What is expected: Would you return, word for word, the lines of the data below from the line with "Describe the element at coordinates (405, 505)" through the line with "Identify the location", and no others?

Data shown:
____

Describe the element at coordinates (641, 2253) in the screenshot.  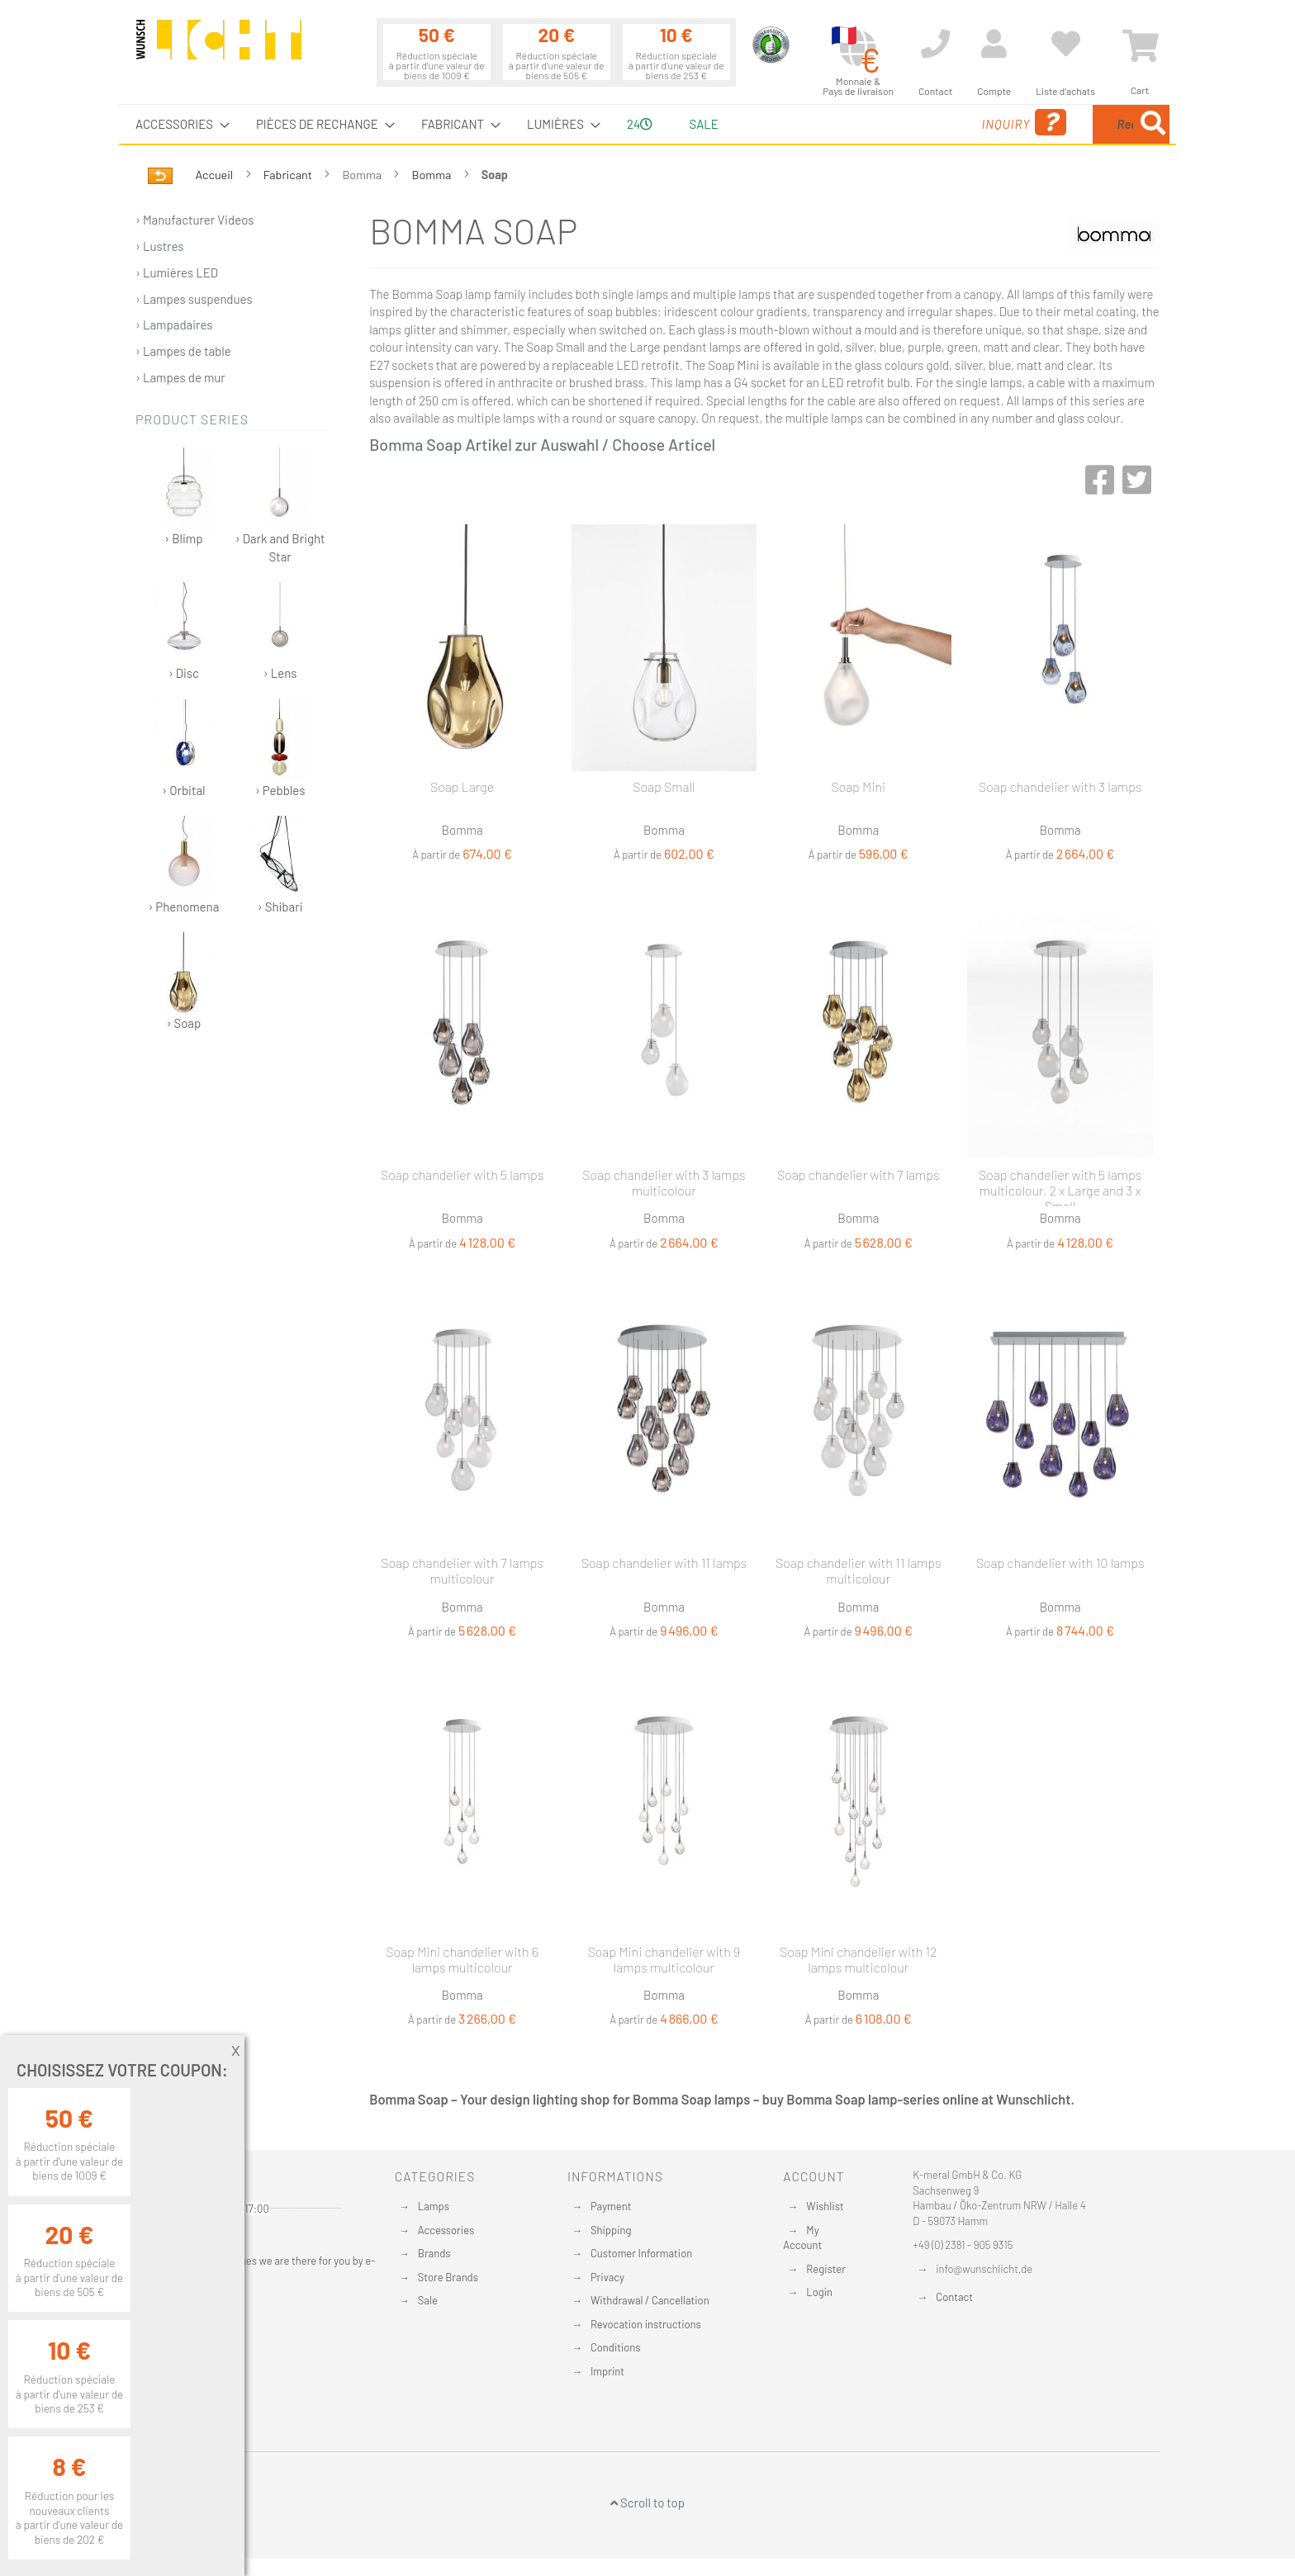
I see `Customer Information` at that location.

____

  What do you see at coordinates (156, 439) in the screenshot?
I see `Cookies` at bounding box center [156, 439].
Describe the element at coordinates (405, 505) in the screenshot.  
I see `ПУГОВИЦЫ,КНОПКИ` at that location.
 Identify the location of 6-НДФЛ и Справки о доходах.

____

The completed task:
Describe the element at coordinates (405, 505) in the screenshot.  
I see `ПУГОВИЦЫ,КНОПКИ` at that location.
 Identify the location of 6-НДФЛ и Справки о доходах.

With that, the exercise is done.